Tanıdık müteahhide 58 milyon liralık gizli ihale

Çatlaklar ve çökmelerin çoğalması üzerine geçtiğimiz yıl gizli bir ihale yapıldı. 58 milyon liralık onarım ihalesi AKP iktidarının en çok kamu ihalesi alan gözde müteahhitlerinden MAKYOL’a özel davetle verildi. Havalimanındaki onarım tam 200 gün sürdü.


Onarım bitti ama çatlamalar devam etti

Herkes özellikle Trabzonlular rahatladı derken sorunun çözülmediği ortaya çıktı. Çünkü pistte peş peşe çatlaklar oluşmaya devam etti. 20 Ağustos’ta oluşan çatlaklar nedeniyle bütün uçuşlar durduruldu, pist kapatıldı. Geçici önlemler alındıktan sonra pist tekrar açıldı. Aynı sorun geçtiğimiz günlerde de tekrarlanınca Ulaştırma Bakanlığı pisti bir gün boyunca tamamen kapatma kararı almak zorunda kaldı.
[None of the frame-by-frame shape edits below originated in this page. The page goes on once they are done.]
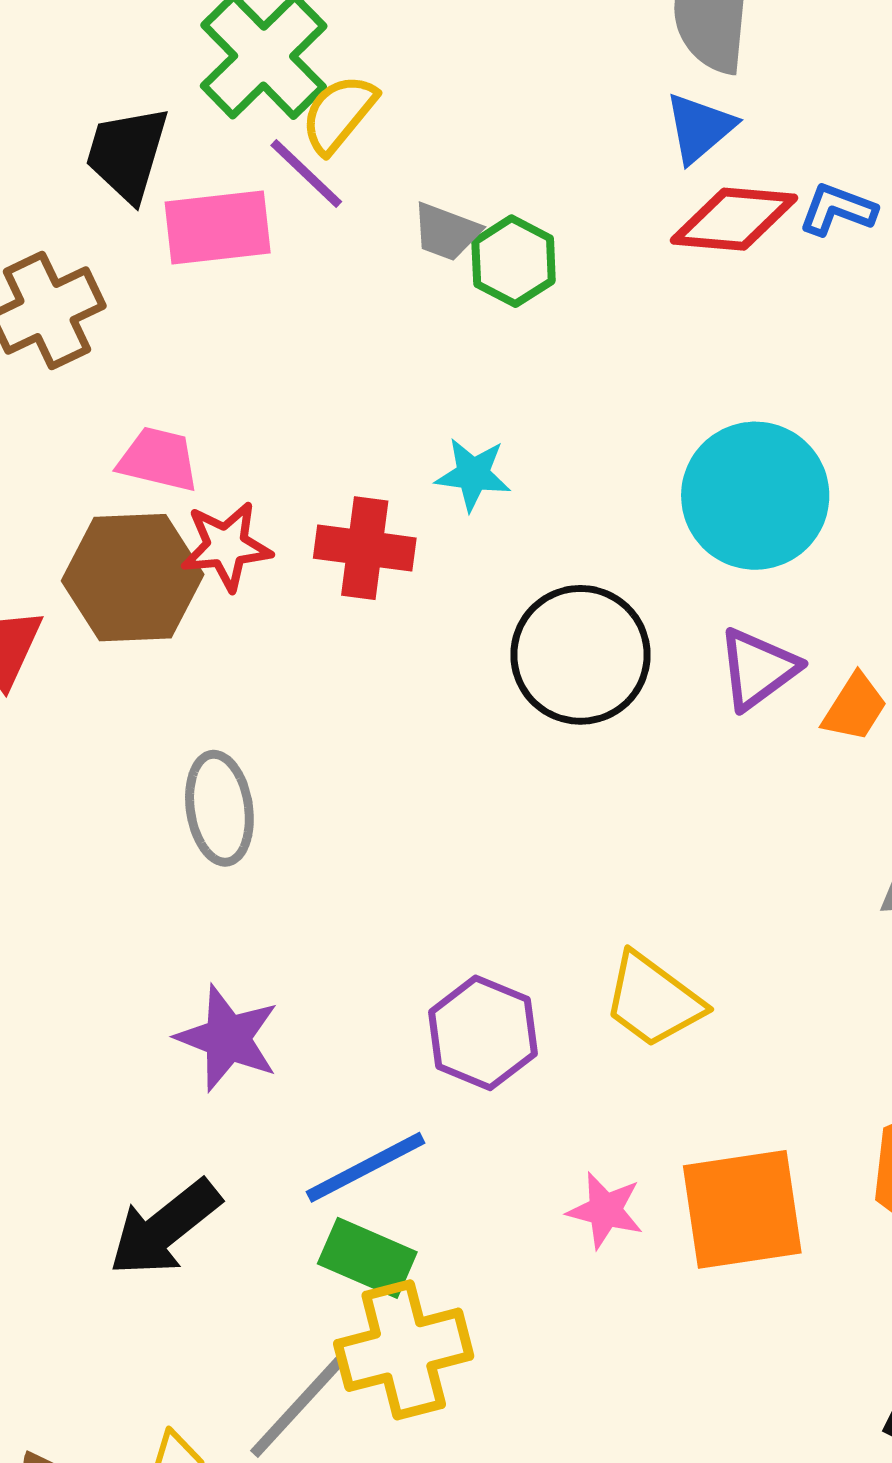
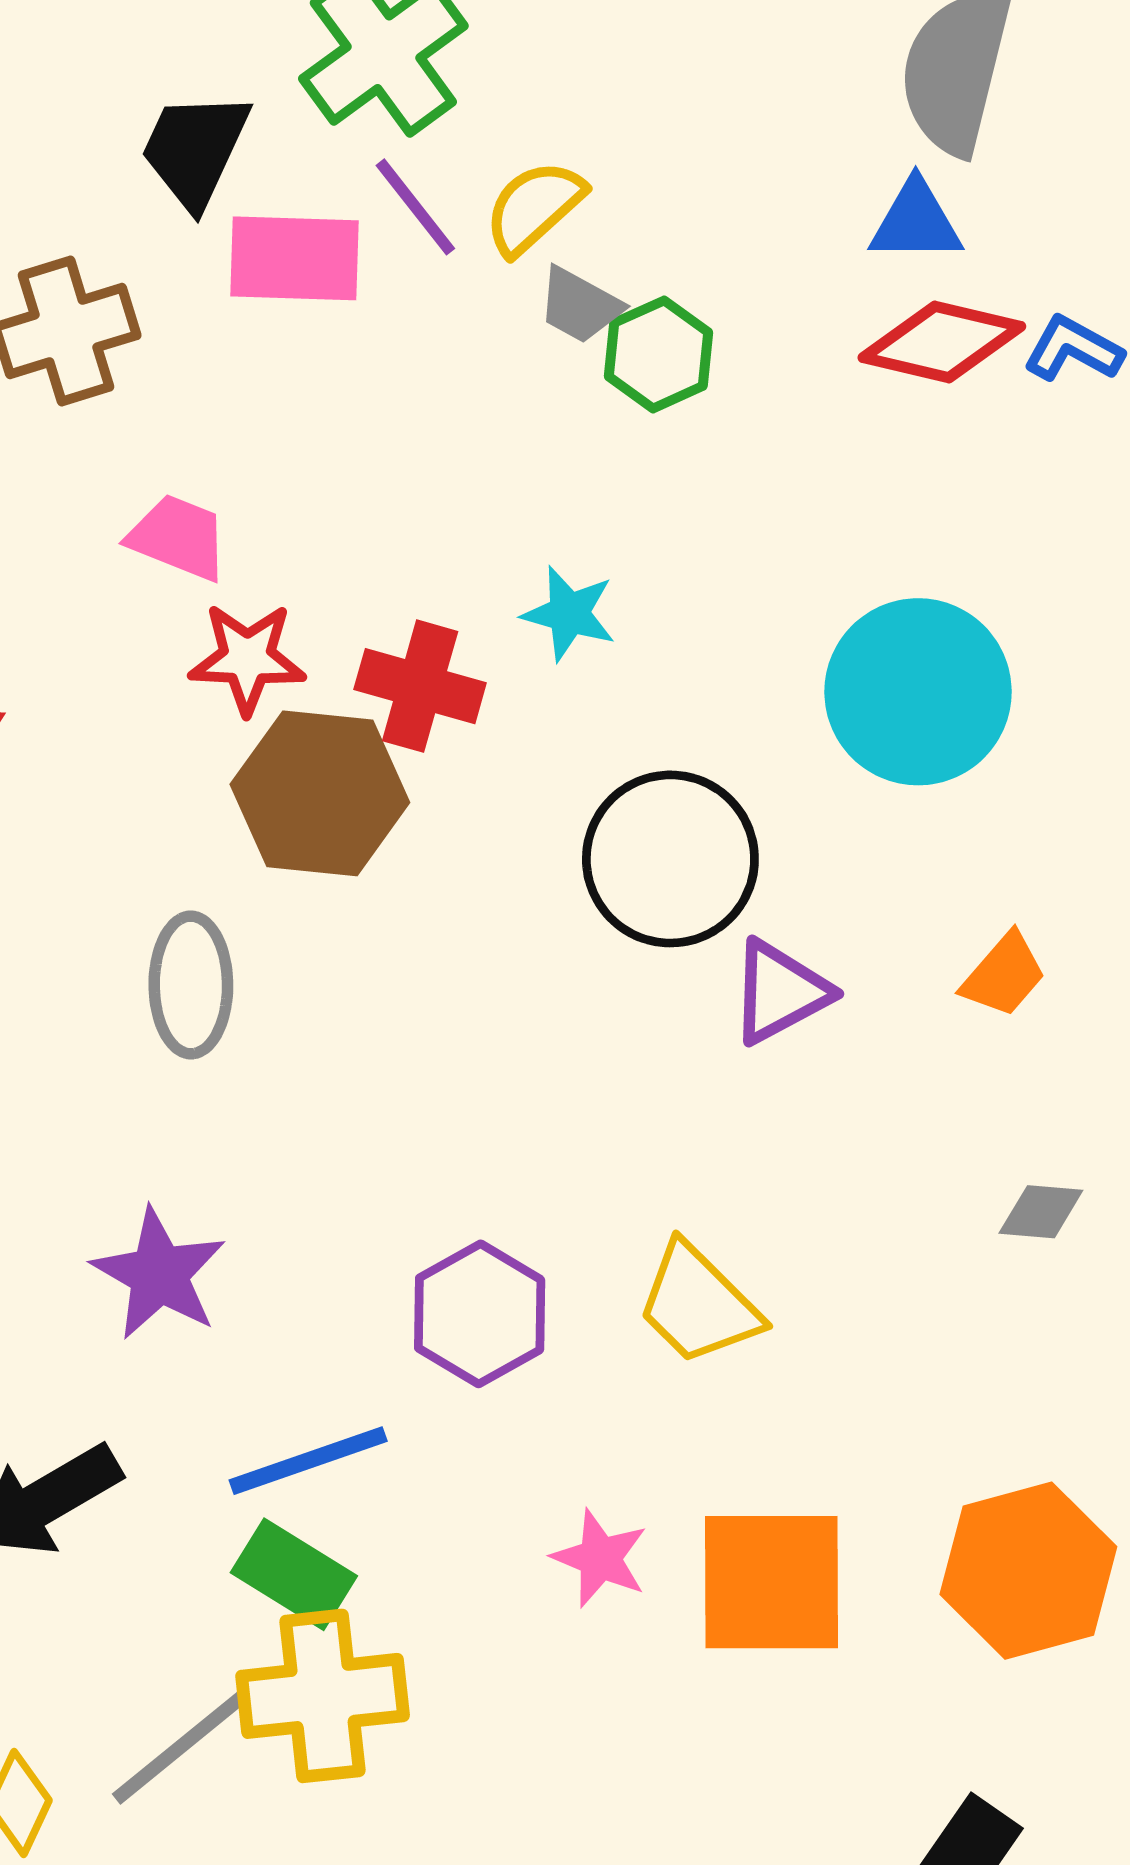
yellow semicircle: (339, 114) -> (534, 207), moved
blue triangle: (700, 128) -> (916, 222), turned 32
brown hexagon: (133, 578) -> (320, 793), moved
purple triangle: (758, 669) -> (780, 992), moved

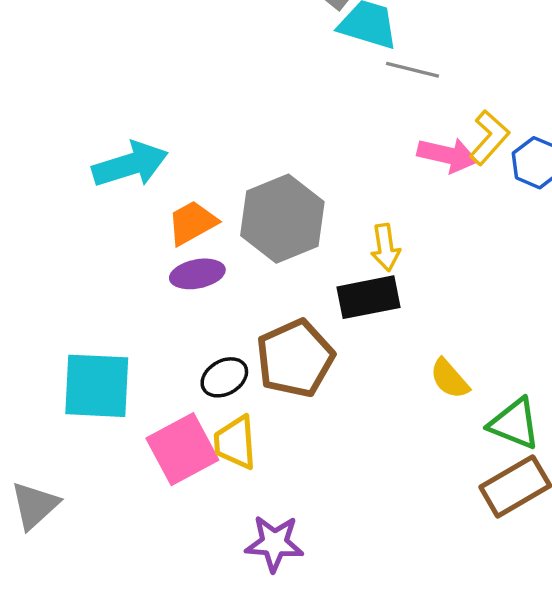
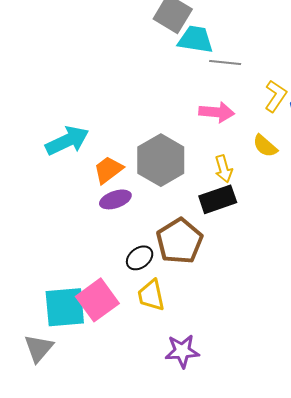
pink arrow: (447, 155) -> (217, 112), moved
yellow semicircle: (450, 379) -> (265, 146), moved
cyan square: (97, 386) -> (65, 307), moved
pink square: (182, 449) -> (97, 300), moved

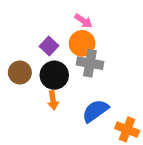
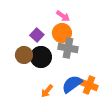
brown circle: (20, 72) -> (24, 55), moved
orange arrow: (53, 100) -> (47, 91), moved, turned 48
orange cross: (127, 129) -> (89, 85), moved

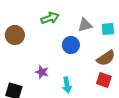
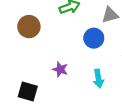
cyan arrow: (67, 85) -> (98, 79), moved

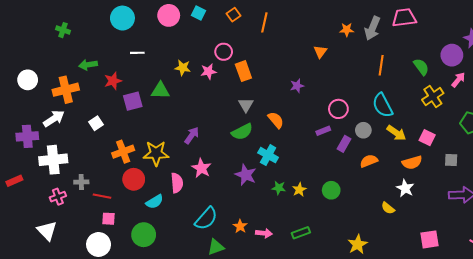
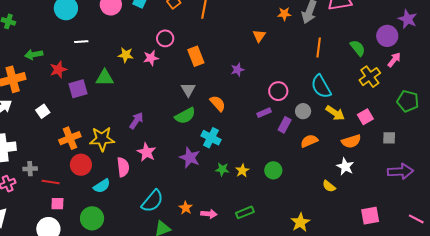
orange rectangle: (243, 71) -> (196, 56), moved
pink square: (427, 138) -> (365, 117), turned 35

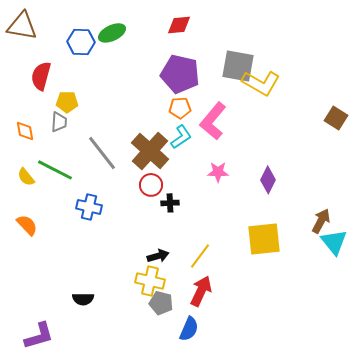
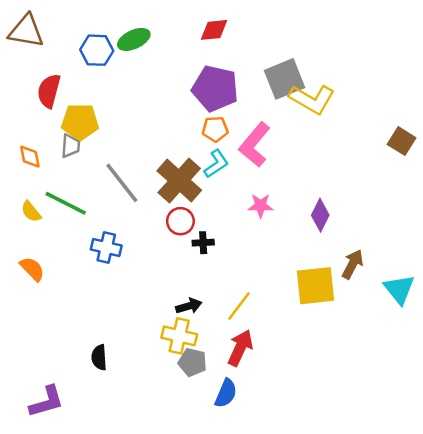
gray square: (238, 66) -> (284, 79), turned -32
yellow pentagon: (67, 102) -> (80, 122), size x1.4
brown arrow: (321, 221) -> (353, 264), moved
black semicircle: (83, 299) -> (99, 357), turned 85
Prof. Dr. Osman Bektaş: Sırtımda cüppe yerine, başımda takke olsa belki sözüm tutulur, bu noktaya gelinmezdi!

Konuyu 45 yıl Karadeniz Teknik Üniversitesi’nde Öğretim Üyesi olarak görev yapmış Jeoloji Mühendisi Prof. Dr. Osman Bektaş tüm detaylarıyla yakından takip ediyor. Prof. Dr. Bektaş, “Sırtımda cüppe yerine, başımda takke olsa belki sözüm tutulur, bu noktaya gelinmezdi” diyor.


Prof. Dr. Osman Bektaş’ın tespit ve değerlendirmeleri özetle şöyle: 

• Pistin bulunduğu bölge aslında güçlü bazaltik yapıya sahip ancak düzgün bir tabaka halinde değil. Sırt-çukur, sırt-çukur şeklinde.. Çukur alanlar kille karışık kırmızı yumuşak bir toprakla dolu ve bu zamanla çöküyor

• Bununla birlikte Karadeniz yılda 3 milimetre yükselmekte ve hırçın dalgalar özellikle kış aylarında havalimanın alt kısımlarını sürekli oyuyor. Üstte asılı kalan malzemeler de gravite etkisiyle aşağıya doğru kayıyor, böylelikle piste doğru bir aşınma, bir erozyon söz konusu oluyor. Yıllardan beri dalgalar havalimanının altını sürekli oya oya bu hale getirdi.

• Jeolojik yapıdaki sorun çevreden çıplak gözle bile görülebiliyor. Zeminin davranışı zaten pistin hemen yanındaki yamaçta açıkta net bir şekilde görülüyor. Zemin akıyor. Dolayısıyla pistin altında bunun olmaması mümkün değil.


• Havalimanının hemen yanındaki otelde kıyı erozyonunu önlemek için mahmuzlar konuldu ama burada hiçbir önlem alınmadı. İstinat duvarları çekilmiş ama yetersiz.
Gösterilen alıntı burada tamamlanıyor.